From the line containing "y disciplina militar" down to the last line of the data, output each line word for word and include nothing else.
*** Begin section ***
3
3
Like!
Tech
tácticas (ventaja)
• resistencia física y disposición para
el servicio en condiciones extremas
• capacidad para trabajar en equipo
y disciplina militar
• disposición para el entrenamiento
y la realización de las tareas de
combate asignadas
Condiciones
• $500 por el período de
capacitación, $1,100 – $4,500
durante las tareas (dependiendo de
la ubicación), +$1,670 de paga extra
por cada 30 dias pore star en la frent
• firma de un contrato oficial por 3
*** End section ***
Exercise answer:
y disciplina militar
• disposición para el entrenamiento
y la realización de las tareas de
combate asignadas
Condiciones
• $500 por el período de
capacitación, $1,100 – $4,500
durante las tareas (dependiendo de
la ubicación), +$1,670 de paga extra
por cada 30 dias pore star en la frent
• firma de un contrato oficial por 3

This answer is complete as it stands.